There is already a lot of fuss in the market about massive MIMO technology which aims to improve capacity, overall user experience and more. Network virtualisation and slicing will simplify the network, accelerate deployments and make the network more vendor-agnostic.

Telecom operators in SA are increasingly more aware of wireless pre-5G technologies in the lead up to the deployment of 5G. Considerable progress has been made recently to rollout such LTE/LTEA-enabled massive MIMO base stations that could switch to be the 5G NR (new radio) with minor changes or software upgrades.

The SA 5G timeline

According to the forecasted timelines announced by 3GPP, the focus has already shifted to part of Release 15 and Release 16. What this translates to is that in 2018 we can expect to see pre-commercial 5G deployments.

Following this, 2019 will see the launch of 5G commercial roll-outs worldwide.

Already in SA we have witnessed different operators in the industry announcing their 5G joint ventures. Testing laboratories and research facilities are well under way and many service providers are busy with Pre5G leading to 5G wireless trials.

Still, a lot needs to be done from other aspects of 5G network infrastructure. We really need to comprehend this and apply the understanding to the demand and supply market principle.

Features such as peak throughputs; low latency and massive connections can aid our plans extensively in different vertical markets. Internet of things-based applications will be the direct beneficiary of these developments.

SA has a significant responsibility to do more in smart health/education/government, smart waste management, smart energy sector and not forgetting safety and security challenges in both urban and rural areas.

The next five years will be crucial in the realisation of SA's digital transformation which will formally kick off 5G deployments, enabling different vertical industries in the country.

The challenges

Spectrum is the key asset and a scarce resource. Before a high-frequency band such as mmWave, we should know that 5G can be implemented on established spectrums as well. Refarming of existing spectrums will be possible in the future. The principle is simply to secure lower frequency for coverage and higher bands for the capacity as site resource and acquisition challenges need to be addressed strategically.

Devices which can link the users with the very high-speed wireless network are waiting in the wings. The industry expects to have the dual connectivity devices for LTE and 5G working together, in the near future.

The hurdles also include a lack of skilful resources. Moreover, there is a need for infrastructure that is capable of supporting our ambition to acquire smart applications and next-generation technologies. We might need to have interim plans to ensure an efficient process.

The major players will need to set up internships and training facilities.

Lastly, it is vital to have the right business model in place to cover the costs and to expedite the return on investments. No operator would like to be known as a stagnant 5G-enabled operator.

Data has already surpassed voice service as a mainstream revenue generator for many operators.

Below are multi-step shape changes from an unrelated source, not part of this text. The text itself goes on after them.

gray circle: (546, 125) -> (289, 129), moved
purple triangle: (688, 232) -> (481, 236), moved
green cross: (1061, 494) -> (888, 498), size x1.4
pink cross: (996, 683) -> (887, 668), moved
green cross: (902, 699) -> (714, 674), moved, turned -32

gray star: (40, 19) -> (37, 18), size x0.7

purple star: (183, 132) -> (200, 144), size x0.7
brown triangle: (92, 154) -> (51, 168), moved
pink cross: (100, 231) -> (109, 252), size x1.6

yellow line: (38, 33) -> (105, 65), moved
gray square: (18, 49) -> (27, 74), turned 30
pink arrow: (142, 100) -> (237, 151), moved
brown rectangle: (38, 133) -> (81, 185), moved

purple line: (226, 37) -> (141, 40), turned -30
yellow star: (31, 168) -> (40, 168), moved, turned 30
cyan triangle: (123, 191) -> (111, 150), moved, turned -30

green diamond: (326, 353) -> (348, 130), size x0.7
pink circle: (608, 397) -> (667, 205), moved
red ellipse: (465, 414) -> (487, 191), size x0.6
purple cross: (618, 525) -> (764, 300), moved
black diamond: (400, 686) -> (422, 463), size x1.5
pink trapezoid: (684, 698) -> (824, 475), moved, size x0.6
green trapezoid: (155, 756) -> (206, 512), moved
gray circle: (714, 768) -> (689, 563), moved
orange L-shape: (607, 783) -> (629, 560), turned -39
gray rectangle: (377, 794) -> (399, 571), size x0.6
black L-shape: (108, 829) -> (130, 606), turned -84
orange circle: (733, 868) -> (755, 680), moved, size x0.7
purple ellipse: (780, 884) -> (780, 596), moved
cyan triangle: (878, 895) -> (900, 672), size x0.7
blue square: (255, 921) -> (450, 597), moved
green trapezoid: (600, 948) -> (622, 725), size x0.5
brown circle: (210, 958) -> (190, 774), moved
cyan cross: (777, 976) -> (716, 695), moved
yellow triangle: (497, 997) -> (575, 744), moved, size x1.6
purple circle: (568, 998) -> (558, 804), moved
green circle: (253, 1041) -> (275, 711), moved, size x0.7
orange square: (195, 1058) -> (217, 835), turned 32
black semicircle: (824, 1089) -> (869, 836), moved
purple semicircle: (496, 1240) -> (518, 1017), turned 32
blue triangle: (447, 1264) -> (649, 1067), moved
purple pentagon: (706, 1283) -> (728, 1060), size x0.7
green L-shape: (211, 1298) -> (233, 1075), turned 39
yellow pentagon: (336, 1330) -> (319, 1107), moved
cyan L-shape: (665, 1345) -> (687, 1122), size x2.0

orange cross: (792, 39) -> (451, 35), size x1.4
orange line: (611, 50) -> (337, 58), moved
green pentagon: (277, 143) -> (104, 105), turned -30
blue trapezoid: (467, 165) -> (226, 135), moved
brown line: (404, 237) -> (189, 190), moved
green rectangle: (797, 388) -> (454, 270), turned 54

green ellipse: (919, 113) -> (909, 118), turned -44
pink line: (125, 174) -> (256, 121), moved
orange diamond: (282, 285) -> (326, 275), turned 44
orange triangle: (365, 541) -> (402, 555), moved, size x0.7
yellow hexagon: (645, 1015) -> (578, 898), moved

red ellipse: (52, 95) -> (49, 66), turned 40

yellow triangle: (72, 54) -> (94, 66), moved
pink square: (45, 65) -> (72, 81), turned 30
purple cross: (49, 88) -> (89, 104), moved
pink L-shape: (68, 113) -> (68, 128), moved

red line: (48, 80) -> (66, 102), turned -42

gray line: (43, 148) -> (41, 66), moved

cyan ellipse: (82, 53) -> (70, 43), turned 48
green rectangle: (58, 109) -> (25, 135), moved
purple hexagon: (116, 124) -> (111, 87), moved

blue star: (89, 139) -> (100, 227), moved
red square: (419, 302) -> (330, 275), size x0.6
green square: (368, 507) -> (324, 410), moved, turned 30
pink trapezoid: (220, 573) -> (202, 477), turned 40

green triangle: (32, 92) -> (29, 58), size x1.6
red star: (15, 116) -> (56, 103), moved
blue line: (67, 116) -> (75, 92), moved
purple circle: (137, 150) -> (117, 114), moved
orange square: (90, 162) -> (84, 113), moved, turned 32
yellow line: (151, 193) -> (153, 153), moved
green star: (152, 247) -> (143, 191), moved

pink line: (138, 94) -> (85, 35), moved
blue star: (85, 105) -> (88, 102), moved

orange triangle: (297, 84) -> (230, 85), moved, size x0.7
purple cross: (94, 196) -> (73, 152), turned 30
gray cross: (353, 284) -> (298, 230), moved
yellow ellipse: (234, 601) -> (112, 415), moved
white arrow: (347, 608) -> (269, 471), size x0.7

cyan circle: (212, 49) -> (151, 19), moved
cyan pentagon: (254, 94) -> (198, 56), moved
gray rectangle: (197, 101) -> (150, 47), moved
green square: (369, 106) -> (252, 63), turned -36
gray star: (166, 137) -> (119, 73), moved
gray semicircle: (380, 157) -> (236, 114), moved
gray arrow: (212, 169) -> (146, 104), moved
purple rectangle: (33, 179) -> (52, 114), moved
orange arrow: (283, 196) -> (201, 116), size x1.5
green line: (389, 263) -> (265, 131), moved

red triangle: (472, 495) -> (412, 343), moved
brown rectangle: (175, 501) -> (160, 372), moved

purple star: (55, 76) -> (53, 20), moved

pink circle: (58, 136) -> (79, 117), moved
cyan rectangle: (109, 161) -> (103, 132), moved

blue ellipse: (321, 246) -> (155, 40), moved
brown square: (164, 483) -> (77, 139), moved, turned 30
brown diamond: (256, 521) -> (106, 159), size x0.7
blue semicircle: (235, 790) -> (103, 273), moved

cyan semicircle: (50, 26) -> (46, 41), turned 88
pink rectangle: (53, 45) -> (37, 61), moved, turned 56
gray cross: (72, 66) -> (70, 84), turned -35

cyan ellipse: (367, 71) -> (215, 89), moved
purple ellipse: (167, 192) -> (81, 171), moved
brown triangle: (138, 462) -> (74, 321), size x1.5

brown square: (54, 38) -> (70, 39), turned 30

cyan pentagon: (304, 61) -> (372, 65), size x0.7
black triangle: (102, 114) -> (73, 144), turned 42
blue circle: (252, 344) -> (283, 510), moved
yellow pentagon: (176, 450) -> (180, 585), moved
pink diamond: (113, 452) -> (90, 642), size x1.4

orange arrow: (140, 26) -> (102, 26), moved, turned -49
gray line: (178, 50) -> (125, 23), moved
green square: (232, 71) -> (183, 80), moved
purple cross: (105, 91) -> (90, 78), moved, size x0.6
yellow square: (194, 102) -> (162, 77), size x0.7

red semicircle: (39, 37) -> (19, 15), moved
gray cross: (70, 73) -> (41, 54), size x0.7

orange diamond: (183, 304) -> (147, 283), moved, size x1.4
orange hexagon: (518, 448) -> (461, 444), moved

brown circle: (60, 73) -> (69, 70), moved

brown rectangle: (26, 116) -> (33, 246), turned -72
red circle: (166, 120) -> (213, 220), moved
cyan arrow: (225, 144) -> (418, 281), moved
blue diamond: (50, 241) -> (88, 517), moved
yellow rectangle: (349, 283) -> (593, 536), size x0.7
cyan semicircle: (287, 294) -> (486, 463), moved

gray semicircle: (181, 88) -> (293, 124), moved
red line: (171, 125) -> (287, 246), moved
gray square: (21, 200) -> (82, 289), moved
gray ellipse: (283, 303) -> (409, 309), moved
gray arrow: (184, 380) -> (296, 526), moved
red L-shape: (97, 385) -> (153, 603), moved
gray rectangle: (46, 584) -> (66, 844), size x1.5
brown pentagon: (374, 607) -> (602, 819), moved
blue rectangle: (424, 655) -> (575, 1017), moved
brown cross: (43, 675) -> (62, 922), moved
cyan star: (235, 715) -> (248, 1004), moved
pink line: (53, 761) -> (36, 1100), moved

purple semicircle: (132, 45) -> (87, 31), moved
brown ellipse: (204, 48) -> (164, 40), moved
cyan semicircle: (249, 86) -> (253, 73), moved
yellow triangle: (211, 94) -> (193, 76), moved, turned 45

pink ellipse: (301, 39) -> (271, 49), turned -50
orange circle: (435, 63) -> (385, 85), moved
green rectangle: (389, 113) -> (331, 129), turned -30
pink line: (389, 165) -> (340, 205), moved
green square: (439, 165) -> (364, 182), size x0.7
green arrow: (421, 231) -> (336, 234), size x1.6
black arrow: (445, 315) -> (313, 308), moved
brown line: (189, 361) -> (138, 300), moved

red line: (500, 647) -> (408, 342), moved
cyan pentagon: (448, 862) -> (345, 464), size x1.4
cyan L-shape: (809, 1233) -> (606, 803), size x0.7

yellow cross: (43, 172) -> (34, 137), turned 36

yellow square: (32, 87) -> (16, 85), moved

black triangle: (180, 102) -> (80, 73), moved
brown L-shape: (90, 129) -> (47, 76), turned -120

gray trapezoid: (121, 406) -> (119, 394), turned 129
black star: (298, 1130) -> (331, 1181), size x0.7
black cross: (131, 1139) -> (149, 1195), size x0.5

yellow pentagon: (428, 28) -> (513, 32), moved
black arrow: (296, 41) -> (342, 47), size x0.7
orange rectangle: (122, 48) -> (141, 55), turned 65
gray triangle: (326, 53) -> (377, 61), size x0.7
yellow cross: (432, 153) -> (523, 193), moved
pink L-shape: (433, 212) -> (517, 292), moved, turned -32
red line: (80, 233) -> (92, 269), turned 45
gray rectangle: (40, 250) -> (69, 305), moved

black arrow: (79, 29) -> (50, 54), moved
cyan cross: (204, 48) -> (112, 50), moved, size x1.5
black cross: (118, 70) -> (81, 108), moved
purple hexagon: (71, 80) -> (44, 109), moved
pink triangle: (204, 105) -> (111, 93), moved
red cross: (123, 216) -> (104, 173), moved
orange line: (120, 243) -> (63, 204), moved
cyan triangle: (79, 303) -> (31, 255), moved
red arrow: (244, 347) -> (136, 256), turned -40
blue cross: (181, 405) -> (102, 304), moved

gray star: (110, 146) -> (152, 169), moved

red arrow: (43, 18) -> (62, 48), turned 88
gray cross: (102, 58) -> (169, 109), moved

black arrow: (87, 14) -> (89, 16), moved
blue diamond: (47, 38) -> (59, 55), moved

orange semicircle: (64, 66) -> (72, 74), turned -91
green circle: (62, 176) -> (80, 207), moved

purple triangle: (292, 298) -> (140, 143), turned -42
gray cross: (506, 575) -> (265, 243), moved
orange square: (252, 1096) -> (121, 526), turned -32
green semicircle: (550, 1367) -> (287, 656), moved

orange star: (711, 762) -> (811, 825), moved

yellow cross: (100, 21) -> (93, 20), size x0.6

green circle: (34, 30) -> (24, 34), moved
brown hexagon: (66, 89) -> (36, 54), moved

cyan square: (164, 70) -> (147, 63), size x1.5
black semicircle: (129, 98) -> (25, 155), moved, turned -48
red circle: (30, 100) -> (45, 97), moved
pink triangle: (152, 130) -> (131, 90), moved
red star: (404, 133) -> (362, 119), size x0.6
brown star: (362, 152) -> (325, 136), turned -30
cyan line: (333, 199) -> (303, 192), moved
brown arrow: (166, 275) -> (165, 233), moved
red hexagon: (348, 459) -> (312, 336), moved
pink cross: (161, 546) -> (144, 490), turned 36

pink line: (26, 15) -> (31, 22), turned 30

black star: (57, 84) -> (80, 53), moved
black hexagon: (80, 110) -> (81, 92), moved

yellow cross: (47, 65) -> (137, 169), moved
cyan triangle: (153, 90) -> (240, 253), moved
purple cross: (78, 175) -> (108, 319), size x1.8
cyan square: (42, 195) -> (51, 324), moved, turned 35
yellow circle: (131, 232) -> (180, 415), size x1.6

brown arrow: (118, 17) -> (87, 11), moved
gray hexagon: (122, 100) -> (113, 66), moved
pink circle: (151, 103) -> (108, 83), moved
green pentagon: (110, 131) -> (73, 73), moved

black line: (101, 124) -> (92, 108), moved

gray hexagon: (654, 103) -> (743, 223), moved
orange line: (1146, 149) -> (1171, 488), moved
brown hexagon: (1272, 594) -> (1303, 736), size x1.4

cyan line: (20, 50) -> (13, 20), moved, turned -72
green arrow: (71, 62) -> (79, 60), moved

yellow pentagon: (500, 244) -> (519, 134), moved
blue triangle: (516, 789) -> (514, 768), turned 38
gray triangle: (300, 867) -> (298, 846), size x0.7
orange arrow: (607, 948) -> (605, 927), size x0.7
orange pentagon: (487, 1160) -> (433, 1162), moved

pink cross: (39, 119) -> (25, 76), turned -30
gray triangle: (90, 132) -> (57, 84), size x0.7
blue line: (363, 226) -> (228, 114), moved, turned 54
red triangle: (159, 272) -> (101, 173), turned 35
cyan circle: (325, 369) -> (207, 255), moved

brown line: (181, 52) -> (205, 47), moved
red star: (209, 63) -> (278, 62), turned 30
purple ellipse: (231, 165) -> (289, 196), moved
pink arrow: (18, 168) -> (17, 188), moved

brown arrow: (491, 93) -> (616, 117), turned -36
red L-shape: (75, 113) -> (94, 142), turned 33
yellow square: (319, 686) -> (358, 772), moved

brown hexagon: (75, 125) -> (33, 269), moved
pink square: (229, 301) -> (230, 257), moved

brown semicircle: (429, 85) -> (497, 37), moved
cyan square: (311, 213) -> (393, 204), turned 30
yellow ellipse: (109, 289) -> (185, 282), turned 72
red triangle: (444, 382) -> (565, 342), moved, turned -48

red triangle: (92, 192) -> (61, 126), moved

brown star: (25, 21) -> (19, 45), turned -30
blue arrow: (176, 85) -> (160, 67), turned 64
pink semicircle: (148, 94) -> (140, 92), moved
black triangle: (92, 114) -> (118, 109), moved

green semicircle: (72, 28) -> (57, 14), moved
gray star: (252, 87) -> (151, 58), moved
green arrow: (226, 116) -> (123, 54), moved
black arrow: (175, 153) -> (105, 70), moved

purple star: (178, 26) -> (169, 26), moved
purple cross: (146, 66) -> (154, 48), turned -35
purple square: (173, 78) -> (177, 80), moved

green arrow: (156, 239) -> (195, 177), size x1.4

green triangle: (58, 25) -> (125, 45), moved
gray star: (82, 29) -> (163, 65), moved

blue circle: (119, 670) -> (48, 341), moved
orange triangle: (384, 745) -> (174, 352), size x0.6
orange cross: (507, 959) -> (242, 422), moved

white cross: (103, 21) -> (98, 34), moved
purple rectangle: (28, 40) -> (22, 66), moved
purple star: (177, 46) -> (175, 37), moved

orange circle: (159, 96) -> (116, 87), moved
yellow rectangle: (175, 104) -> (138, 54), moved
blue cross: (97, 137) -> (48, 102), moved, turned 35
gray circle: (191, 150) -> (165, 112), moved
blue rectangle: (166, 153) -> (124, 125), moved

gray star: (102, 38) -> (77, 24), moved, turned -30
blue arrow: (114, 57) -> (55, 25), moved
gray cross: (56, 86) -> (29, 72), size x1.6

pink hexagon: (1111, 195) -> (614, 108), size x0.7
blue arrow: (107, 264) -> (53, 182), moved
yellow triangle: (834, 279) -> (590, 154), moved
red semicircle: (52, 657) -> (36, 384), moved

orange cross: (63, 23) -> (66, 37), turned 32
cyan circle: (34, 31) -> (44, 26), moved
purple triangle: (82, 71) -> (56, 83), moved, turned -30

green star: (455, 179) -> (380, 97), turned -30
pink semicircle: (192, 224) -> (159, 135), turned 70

Seeking the right avenues for better revenues in the future should be the focal point.

For example, promoting entertainment such as virtual reality and augmented reality (ultra-high-definition video and mobile gaming) is a model that has been implemented in other countries and SA can benefit from these examples, provided we upgrade our radio access network primarily and review our tariff plans as well.

To demystify and exploit the potential of the fifth generation standard and to implement it without experiencing a negative impact on current investments, MNOs in the developing markets must wisely choose and prioritise from the 5G offered giveaways that would synergise with their most immediate needs.

In Africa, in general, where coverage is the first and foremost requirement, the sequence should be to consider eMBB while upgrading current LTE capability followed by machine-to-machine scenarios in the likes of uRLLC and mMTC.